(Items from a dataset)
Content starts

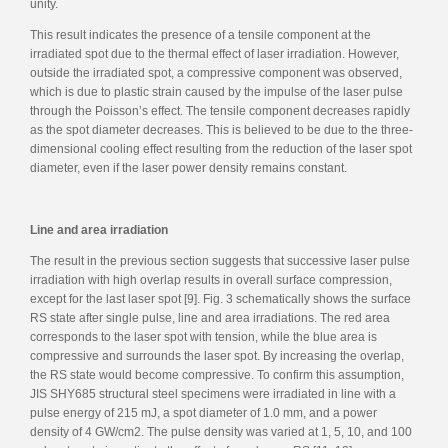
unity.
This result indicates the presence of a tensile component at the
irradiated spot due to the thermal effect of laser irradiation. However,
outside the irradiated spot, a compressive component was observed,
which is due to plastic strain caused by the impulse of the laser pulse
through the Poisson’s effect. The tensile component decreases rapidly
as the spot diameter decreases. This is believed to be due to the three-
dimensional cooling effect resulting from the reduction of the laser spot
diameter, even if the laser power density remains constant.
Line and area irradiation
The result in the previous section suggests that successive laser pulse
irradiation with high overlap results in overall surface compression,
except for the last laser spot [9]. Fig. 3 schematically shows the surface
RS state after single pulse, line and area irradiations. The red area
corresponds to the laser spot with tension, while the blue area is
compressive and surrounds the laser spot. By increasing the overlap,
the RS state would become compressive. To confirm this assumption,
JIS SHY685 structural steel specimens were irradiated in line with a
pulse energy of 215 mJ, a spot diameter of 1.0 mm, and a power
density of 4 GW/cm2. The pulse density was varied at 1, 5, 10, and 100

Content ends
Content starts

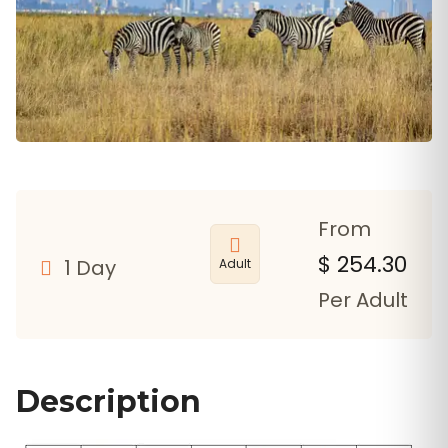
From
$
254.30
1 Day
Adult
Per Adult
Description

Content ends

Lines in the records above that carry the word "power" are to be located and copied.

→ **Solution**
diameter, even if the laser power density remains constant.
pulse energy of 215 mJ, a spot diameter of 1.0 mm, and a power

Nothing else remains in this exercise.